The image-based 3D genomic coordinates furnished from multiplex FISH serve to define the gold standard by which we assess reconstructions. The existence of numerous multiplex FISH replicates is crucial for this task and three steps are necessary to effect such evaluation.

2.9.1. Obtaining the gold standard

Given |$N$| multiplex FISH replicates denote the matrix of the spatial coordinates for replicate |$i \in \{1,\ldots, N\}$| by |$M_i\in\mathbb{R}^{n_0\times3}$| where |$n_0$| denotes the number of distinct multiplex FISH loci (probes) over all replicates. We start by defining the medoid replicate. For a pair of 3D conformations, |$X_1,X_2\in~\mathbf{R}^{n_0\times 3}$| denote the number of observed loci by |$n(X_1, X_2)$| and suppose |$d_{\rm proc}(X_1, X_2)$| is the squared Procrustes distance from |$X_2$| to |$X_1$| following alignment allowing translation, rotation, and scaling (Hastie and others, 2009). Then the dissimilarity between |$X_1$| and |$X_2$| is defined by

$$ \begin{equation}\label{diss_mat} d(X_1, X_2) = \frac {1} {n(X_1, X_2)}d_{\rm proc}(X_1, X_2), \end{equation} $$

(2.16)

using asymmetric (scaling and rotation transforms applied to |$X_2$| only) Procrustes distance. This measure of agreement between two reconstructions coincides with mean squared deviation (see, for example, Segal and Bengtsson (2018)).

We next define the medoid replicate as the replicate whose (weighted) average dissimilarity to the other replicates is minimal:

$$ \begin{equation}\label{medoid_row} j^* = \operatorname{argmin}_{j=1,\ldots,N} \sum_{i=1}^N \frac{d(M_i, M_j)}{\sum_{k=1}^N d(M_i, M_k)}, \end{equation} $$

(2.17)

with weights |$\frac 1{\sum_{k=1}^N d(M_i, M_k)}$| chosen to adjust for different scales of the multiplex FISH replicates. Next, let |$M^{\rm rot}_i$| be the Procrustes alignment of |$M_i$| to the medoid |$M_{j^*}$|⁠. The average Procrustes conformation |$\bar M$|⁠, defined as the locus-wise average of the |$M^{\rm rot}_i,$| then serves as a gold standard.
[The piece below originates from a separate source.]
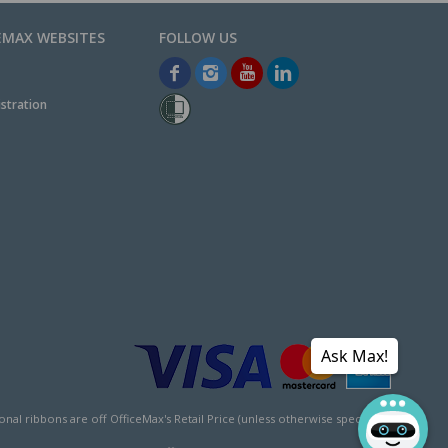
EMAX WEBSITES
stration
Ask Max!
l ribbons are off OfficeMax's Retail Price (unless otherwise specified).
Our application of Procrustes alignment prior to this (noise reducing) averaging accommodates translation, rotation, and scaling differences between replicate conformations.

2.9.2. Computing the reference distribution

Treating the average Procrustes conformation |$\bar M$| as our gold standard we obtain a reference distribution by measuring the dissimilarity between it and the multiplex FISH replicates: |$d(\bar M, M_i).$| The resulting empirical distribution captures experimental variation around the gold standard. A fine point is that this distribution will exhibit reduced dispersion compared to its target population quantity owing to data re-use since |$M_i$| contributes to |$\bar M$|⁠. While this concern could be mitigated by employing leave-one-out techniques the large number of available replicates (⁠|$>$|110) renders this unnecessary (Segal and Bengtsson, 2018).
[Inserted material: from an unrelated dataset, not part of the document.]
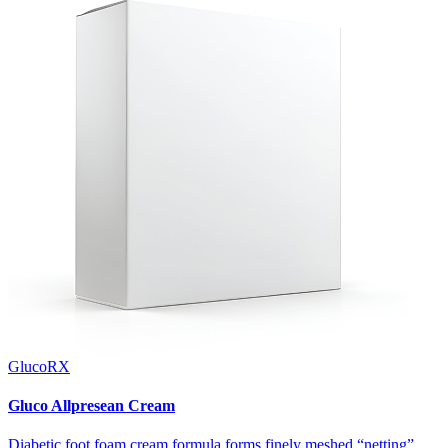
GlucoRX
Gluco Allpresean Cream
Diabetic foot foam cream formula forms finely meshed “netting”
2.9.3. Evaluating chromatin reconstructions

To evaluate reconstructions resulting from the PoisMS approach we first need to align the reconstruction with the gold standard. This may involve preliminary coarsening of one or other coordinate sets to yield comparable resolution. Here, the genomic coordinate ranges for each multiplex FISH probe are coarser than the Hi-C bins used in our reconstructions. So, we calculate the average of the reconstruction coordinates falling in the corresponding multiplex FISH bins to obtain a lower resolution reconstruction |$\hat X$| of the same dimension as |$\bar M$|⁠. To quantify how close this reconstruction is to the gold standard |$\bar M$|⁠, we again measure dissimilarity following alignment |$d(\bar M,\hat X).$| Interpretations of this quantity in the context of the reference distribution are presented in the Section 3.

2.10. A contrasting reconstruction algorithm: HSA

To compare our PoisMS solution with an alternate reconstruction algorithm we make recourse to HSA (Zou and others, 2016). This technique provides an interesting contrast in that it employs a similar Poisson formulation to (2.12) but instead of contiguity being captured via principal curves per (2.4), it is indirectly imparted by constraints that induce dependencies on a hidden Gaussian Markov chain over the solution coordinates. Obtaining these spatial coordinates is achieved via simulated annealing with further smoothness effected via distance-based penalization.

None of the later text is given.